One of our programs that does this particularly well is Healthy South Texas, a community-facing program that combines resources and expertise from the Texas A&M Health Science Center with Texas A&M AgriLife Extension Service to educate and provide resources for families to stay healthy. This program includes the Coastal Bend Health Education Center and the South Texas Center in McAllen, Texas.

Through these programs, we learned to work very closely with communities to not only assess their needs, but also help them prioritize their unique needs as communities. We have people on the ground everyday educating and working with the community members to break down the barriers that divide what the community wants and what the community needs to do to accomplish those wants.

Silo two: Lack of collaboration between health professions

We are also breaking down the silos across the Texas A&M Health Science Center by utilizing all health professions. Every health profession has a role in the care of a patient, so everyone has a role in finding a solution to a health problem.

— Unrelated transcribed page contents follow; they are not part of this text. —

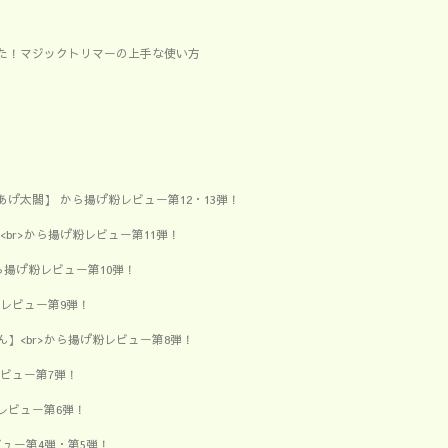
った！マジックトリマーの上手な使い方
げ太閤】 から揚げ粉レビュー第12・13弾！
br>から揚げ粉レビュー第11弾！
ら揚げ粉レビュー第10弾！
レビュー第9弾！
】<br>から揚げ粉レビュー第8弾！
レビュー第7弾！
レビュー第6弾！
ビュー第4弾・第5弾！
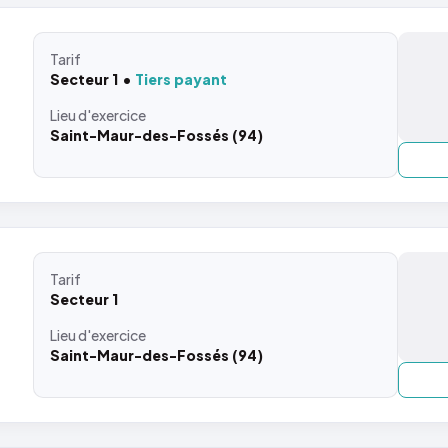
Tarif
Secteur 1
Tiers payant
Lieu
d'exercice
Saint-Maur-des-Fossés (94)
Tarif
Secteur 1
Lieu
d'exercice
Saint-Maur-des-Fossés (94)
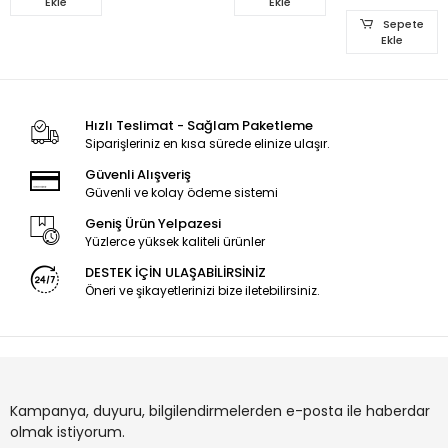
Ekle
Ekle
2879,
FHD_B_REV0
Sepete
2873
Ekle
Hızlı Teslimat - Sağlam Paketleme
Siparişleriniz en kısa sürede elinize ulaşır.
Güvenli Alışveriş
Güvenli ve kolay ödeme sistemi
Geniş Ürün Yelpazesi
Yüzlerce yüksek kaliteli ürünler
DESTEK İÇİN ULAŞABİLİRSİNİZ
Öneri ve şikayetlerinizi bize iletebilirsiniz.
Kampanya, duyuru, bilgilendirmelerden e-posta ile haberdar
olmak istiyorum.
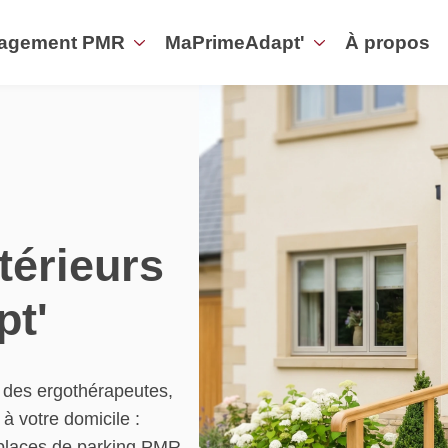
agement PMR
MaPrimeAdapt'
À propos
érieurs
t'
 des ergothérapeutes,
à votre domicile :
places de parking PMR.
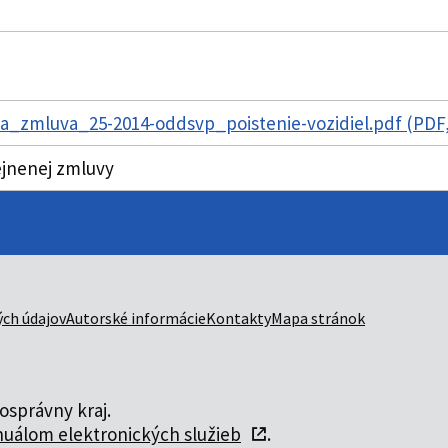
a_zmluva_25-2014-oddsvp_poistenie-vozidiel.pdf (PDF
ejnenej zmluvy
ch údajov
Autorské informácie
Kontakty
Mapa stránok
správny kraj.
uálom elektronických služieb
.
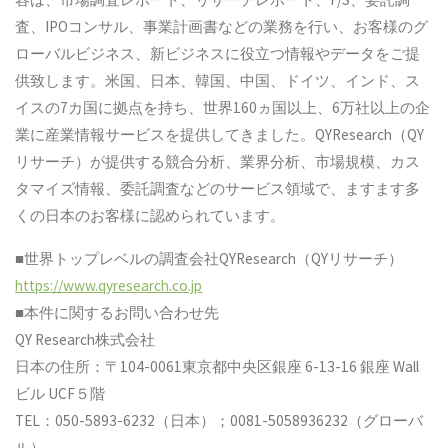
査、IPOコンサル、事業計画書などの業務を行い、お客様のグ
ローバルビジネス、新ビジネスに役立つ情報やデータをご提
供致します。米国、日本、韓国、中国、ドイツ、インド、ス
イスの7カ国に拠点を持ち、世界160ヵ国以上、6万社以上の企
業に産業情報サービスを提供してきました。QYResearch（QY
リサーチ）が提供する競合分析、業界分析、市場規模、カス
タマイズ情報、委託調査などのサービス領域で、ますます多
くの日本のお客様に認められています。
■世界トップレベルの調査会社QYResearch（QYリサーチ）
https://www.qyresearch.co.jp
■本件に関するお問い合わせ先
QY Research株式会社
日本の住所：〒104-0061東京都中央区銀座 6-13-16 銀座 Wall
ビル UCF５階
TEL：050-5893-6232（日本）；0081-5058936232（グローバ
ル）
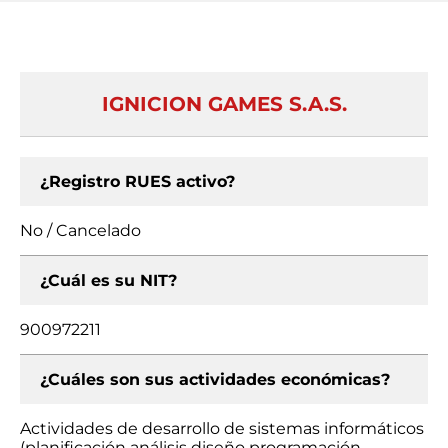
IGNICION GAMES S.A.S.
¿Registro RUES activo?
No / Cancelado
¿Cuál es su NIT?
900972211
¿Cuáles son sus actividades económicas?
Actividades de desarrollo de sistemas informáticos
(planificación análisis diseño programación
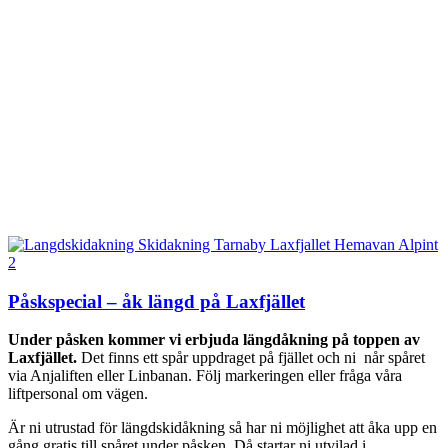
Påskspecial – åk längd på Laxfjället
Under påsken kommer vi erbjuda längdåkning på toppen av
Laxfjället.
Det finns ett spår uppdraget på fjället och ni når spåret
via Anjaliften eller Linbanan. Följ markeringen eller fråga våra
liftpersonal om vägen.
Är ni utrustad för längdskidåkning så har ni möjlighet att åka upp en
gång gratis till spåret under påsken. Då startar ni utvilad i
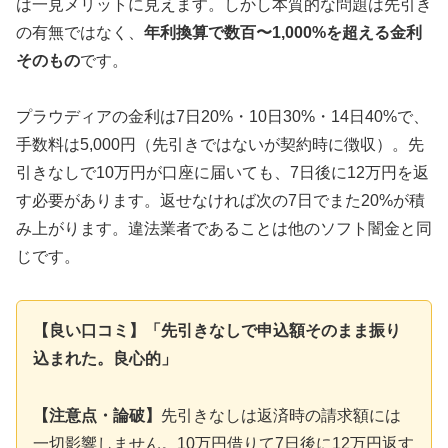
は一見メリットに見えます。しかし本質的な問題は先引き
の有無ではなく、
年利換算で数百〜1,000%を超える金利
そのもの
です。
プラウディアの金利は7日20%・10日30%・14日40%で、
手数料は5,000円（先引きではないが契約時に徴収）。先
引きなしで10万円が口座に届いても、7日後に12万円を返
す必要があります。返せなければ次の7日でまた20%が積
み上がります。違法業者であることは他のソフト闇金と同
じです。
【良い口コミ】「先引きなしで申込額そのまま振り
込まれた。良心的」
【注意点・論破】
先引きなしは返済時の請求額には
一切影響しません。10万円借りて7日後に12万円返す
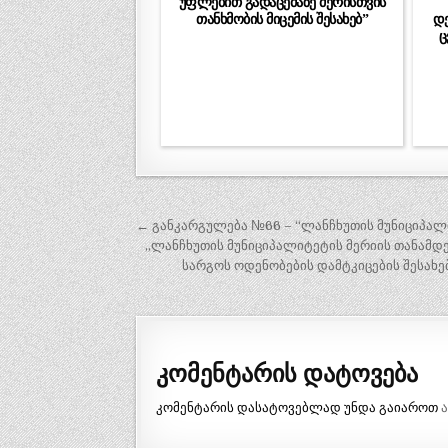
უფლებით გადაცემაზე მერისთვის
თანხმობის მიცემის შესახებ”
დე
ც
პოსტის
← განკარგულება №66 – “ლანჩხუთის მუნიციპალიტ
ნავიგაცია
„ლანჩხუთის მუნიციპალიტეტის მერიის თანამდე
სარგოს ოდენობების დამტკიცების შესახე
კომენტარის დატოვება
კომენტარის დასატოვებლად უნდა გაიაროთ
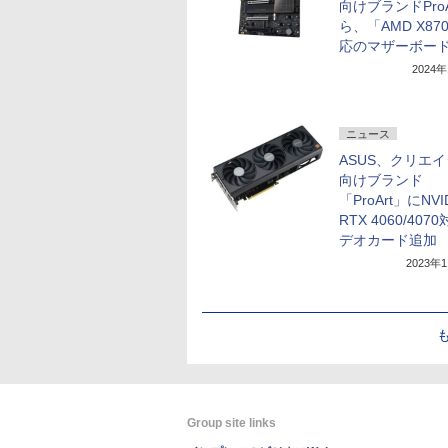
向けブランドProA
ら、「AMD X87
応のマザーボー
2024
ニュース
ASUS、クリエ
向けブランド
「ProArt」にNVI
RTX 4060/407
デオカード追加
2023年
Group site links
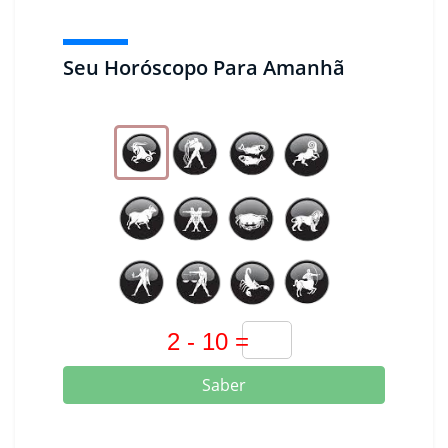
Seu Horóscopo Para Amanhã
Saber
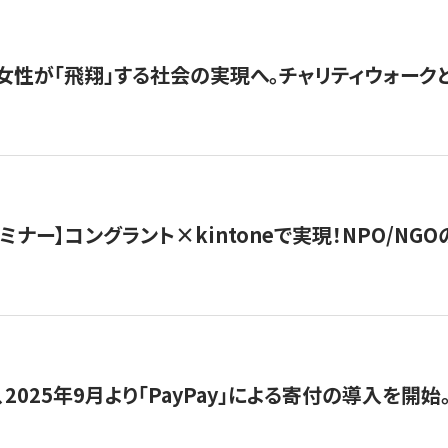
女性が「飛翔」する社会の実現へ。チャリティウォークとク
セミナー】コングラント×kintoneで実現！NPO/N
2025年9月より「PayPay」による寄付の導入を開始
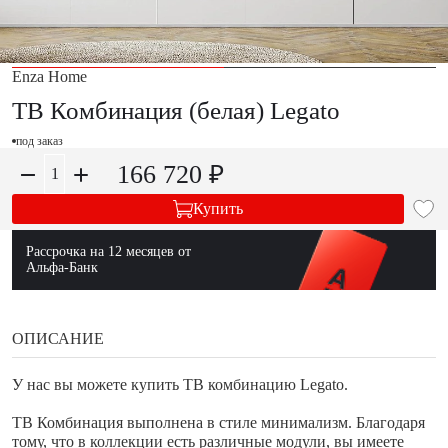
Enza Home
ТВ Комбинация (белая) Legato
под заказ
166 720 ₽
Купить
Рассрочка на 12 месяцев от
Альфа-Банк
ОПИСАНИЕ
У нас вы можете купить ТВ комбинацию Legato.
ТВ Комбинация выполнена в стиле минимализм. Благодаря
тому, что в коллекции есть различные модули, вы имеете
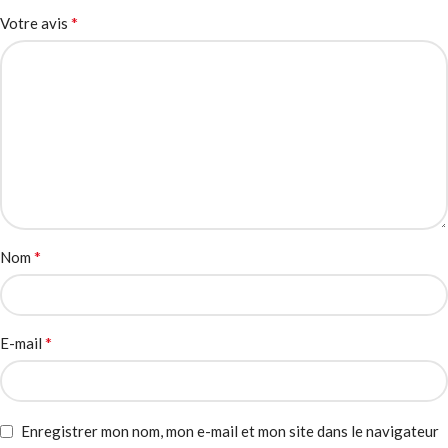
*
Votre avis
*
Nom
*
E-mail
Enregistrer mon nom, mon e-mail et mon site dans le navigateur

For example, the Opioid Task Force enlists help from every discipline—medicine, nursing, public health, dentistry and pharmacy. We all come together to identify the magnitude of the problem and understand what the options are for the community. The role of public health is very important in this approach, helping communities have the support they need helps keep people healthier for longer–reducing costs and improving health outcomes.

The Opioid Task Force does not just look at individuals who are impacted by opioid use disorder, but it evaluates the systems that influenced the problem. To solve it, we need to understand how how opioid use disorder developed, then identify modifiable influences—too much prescription pain medication, too much stress, not enough mental health services and lack of access to affordable treatments, among others.

We are not evaluating the problem on an individual level, but on a systematic and societal level to understand the role everyone plays in the problem. Again, we are breaking down those silos—it is not just the responsibility of one health profession to solve the problem.

Silo three: Narrow definition of health

Health constitutes more than just physical health. In line with a recent Journal of the American Medical Association (JAMA) article on flourishing, we believe the definition of health includes mental health and spiritual health as well as community health. The strategic partnerships and initiatives unit understands that the majority of health occurs outside the health care provider’s limited appointment visit. It occurs on a day-to-day basis within the community or at home. We also understand there are many determinants like behavior, environment or social context that potentially influence health.

One of the initiatives at the Health Science Center, TexVet, exemplifies these understandings. TexVet is a specialized information and referral program that connects Texas military members, veterans and their family members and those who serve them with trusted information and services that are most important to them. These include educational benefits, legal assistances, employment resources, mental health resources and peer groups.

The program breaks down silos every day. It genuinely understands veteran needs and makes efforts to search for services, health-specific or not. It strives to better more than just physical health…it strives to improve the overall health of a veteran. TexVet strives to reduce the amount of barriers veterans encounter prior to care and address unique veteran-specific needs across the state.

Conclusion

Now that we are entering into the “century of the patient,” health care practitioners and researchers are experiencing a subtle shift in the quality of health care to make the focus centered on the person, their family and their community. The shift to patient-centered care does not happen in a vacuum. It is a result of a greater cultural shift of empowerment in the United States. Health care practitioners, much like the patients they serve, are more than the sum of their parts. At the Health Science Center, we understand this concept and continue to break down the silos that separate health experts from communities. This is something I am excited about in my role leading our strategic partnerships and initiatives.